A sensação de um descompasso temporal, onde o futuro parece ter chegado “ontem”, não é mais um privilégio da idade. Jovens e idosos compartilham hoje a ansiedade de um mundo em constante e vertiginosa transformação. Ferramentas aprendidas em poucos anos podem se tornar obsoletas, identidades profissionais se constroem em terrenos tecnológicos instáveis e a pressão por atualização é uma constante para todos.
Essa é a percepção de Paulo Nassar, professor titular da Escola de Comunicações e Artes da USP, que, ao se aproximar da aposentadoria institucional aos 75 anos, observa de perto a dinâmica entre gerações na universidade. Ele convive diariamente com graduandos, mestrandos e doutorandos, testemunhando a formação de novas mentes em um cenário de mudanças aceleradas. Essa vivência, entre o início de trajetórias e décadas de vida acadêmica, o leva a refletir sobre três conceitos-chave para entender a experiência contemporânea do tempo: velhice, obsolescência e longevidade.
As Três Dimensões do Tempo: Velhice, Obsolescência e Longevidade
A velhice, primeiramente, é uma condição intrínseca ao ser humano. Ela se manifesta no corpo que carrega as marcas do tempo, na memória que acumula saberes e na consciência da finitude da vida. Em muitas culturas tradicionais, os mais velhos eram pilares de autoridade simbólica, guardiões de histórias e rituais que asseguravam a continuidade da experiência coletiva.
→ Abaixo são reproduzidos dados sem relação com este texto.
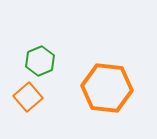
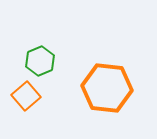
orange square: moved 2 px left, 1 px up
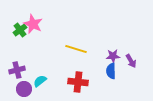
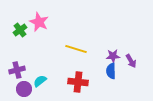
pink star: moved 6 px right, 2 px up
Já a obsolescência opera em uma lógica distinta, não biológica, mas técnica e econômica. Um objeto é considerado obsoleto quando sua funcionalidade dentro de um sistema tecnológico se esgota ou quando é substituído por algo mais eficiente. No século XX, a indústria incorporou a obsolescência programada, criando bens com vida útil limitada. Hoje, essa lógica transcende os objetos, atingindo conhecimentos, linguagens e práticas sociais, estabelecendo um ritmo cultural em que a humanidade vive mais, mas as coisas duram menos.
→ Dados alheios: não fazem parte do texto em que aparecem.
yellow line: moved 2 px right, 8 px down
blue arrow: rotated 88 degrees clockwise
Nesse cenário, emerge a ideia de longevidade. Diferente da velhice e da obsolescência, a longevidade não se refere apenas à duração de algo, mas à sua capacidade de manter-se relevante e significativo ao longo do tempo. Obras literárias, instituições, rituais e conhecimentos que atravessam décadas ou séculos sem perder o sentido exemplificam a longevidade, pois conseguem dialogar continuamente com novas gerações.
Santiago e a Dignidade da Experiência
A literatura oferece um exemplo marcante dessa distinção em “O velho e o mar”, de Ernest Hemingway. O protagonista, Santiago, é um pescador cubano que, apesar da idade e da fadiga, não é obsoleto. Sua experiência, paciência e a relação quase mística com o oceano representam um saber que transcende a lógica da eficiência imediata. Ele luta por dias contra um peixe gigante e, embora retorne à praia apenas com o esqueleto da criatura, devorado por tubarões, sua dignidade e integridade humana permanecem intactas. A história de Santiago não se mede pelo resultado material, mas pela intensidade de sua jornada e sua resistência.
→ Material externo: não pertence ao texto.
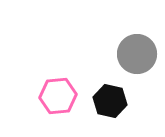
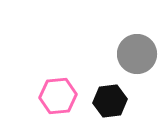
black hexagon: rotated 20 degrees counterclockwise
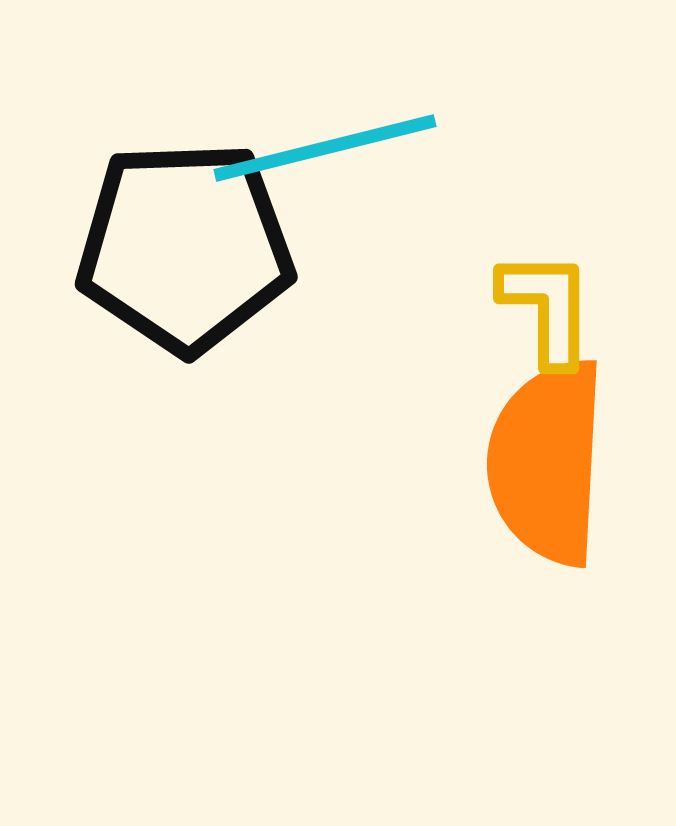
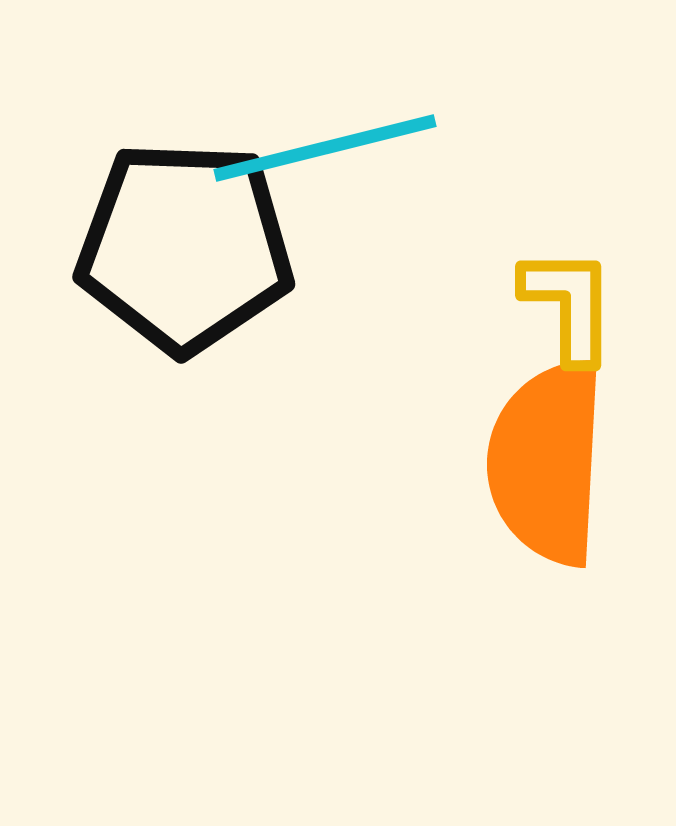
black pentagon: rotated 4 degrees clockwise
yellow L-shape: moved 22 px right, 3 px up
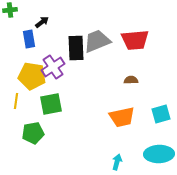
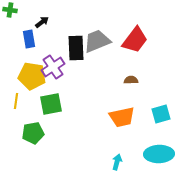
green cross: rotated 16 degrees clockwise
red trapezoid: rotated 48 degrees counterclockwise
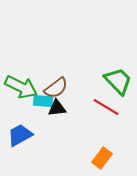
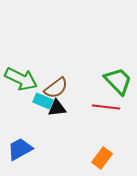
green arrow: moved 8 px up
cyan rectangle: rotated 18 degrees clockwise
red line: rotated 24 degrees counterclockwise
blue trapezoid: moved 14 px down
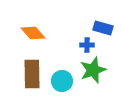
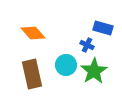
blue cross: rotated 24 degrees clockwise
green star: moved 1 px right, 1 px down; rotated 12 degrees counterclockwise
brown rectangle: rotated 12 degrees counterclockwise
cyan circle: moved 4 px right, 16 px up
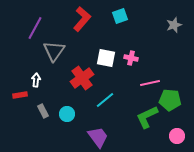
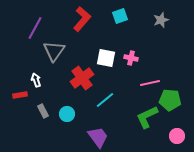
gray star: moved 13 px left, 5 px up
white arrow: rotated 24 degrees counterclockwise
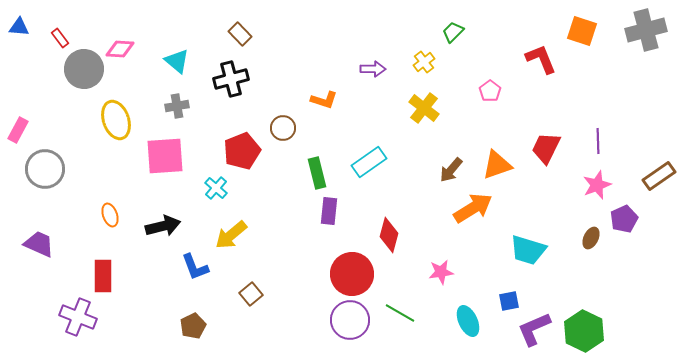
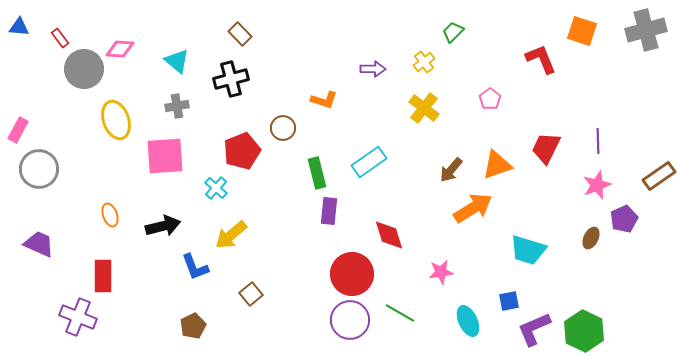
pink pentagon at (490, 91): moved 8 px down
gray circle at (45, 169): moved 6 px left
red diamond at (389, 235): rotated 32 degrees counterclockwise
A Confusão Contemporânea e a Aceleração Digital
A sociedade contemporânea frequentemente confunde velhice com obsolescência. Descartamos rapidamente objetos, saberes e até pessoas, sem reconhecer o valor simbólico e a experiência acumulada que possuem. Essa confusão é agravada pela aceleração tecnológica que atinge todas as idades: jovens programadores veem linguagens desaparecerem, e profissionais recém-formados precisam de aprendizado contínuo. A promessa de uma juventude eterna convive com a ansiedade de se tornar rapidamente ultrapassado.
O Papel da Universidade na Preservação do Sentido
Nesse contexto, a universidade desempenha um papel crucial. Instituições como a USP são espaços dedicados a cultivar conhecimentos de longa duração. A ciência, a filosofia, a literatura e as humanidades produzem interpretações do mundo que não se esgotam na lógica da atualização tecnológica. Elas preservam aquilo que a velocidade tende a apagar: a memória, o contexto e a capacidade de refletir sobre a própria experiência histórica.
A tensão entre o tempo biológico das vidas humanas, o tempo acelerado das tecnologias e o tempo longo da cultura define a experiência contemporânea. Velhice é atravessar o tempo do corpo e da memória; obsolescência é perder lugar em um sistema técnico; longevidade é continuar produzindo sentido. Nassar conclui que essas dimensões não são opostas, mas coexistem, e a questão fundamental é, afinal, o que merece durar.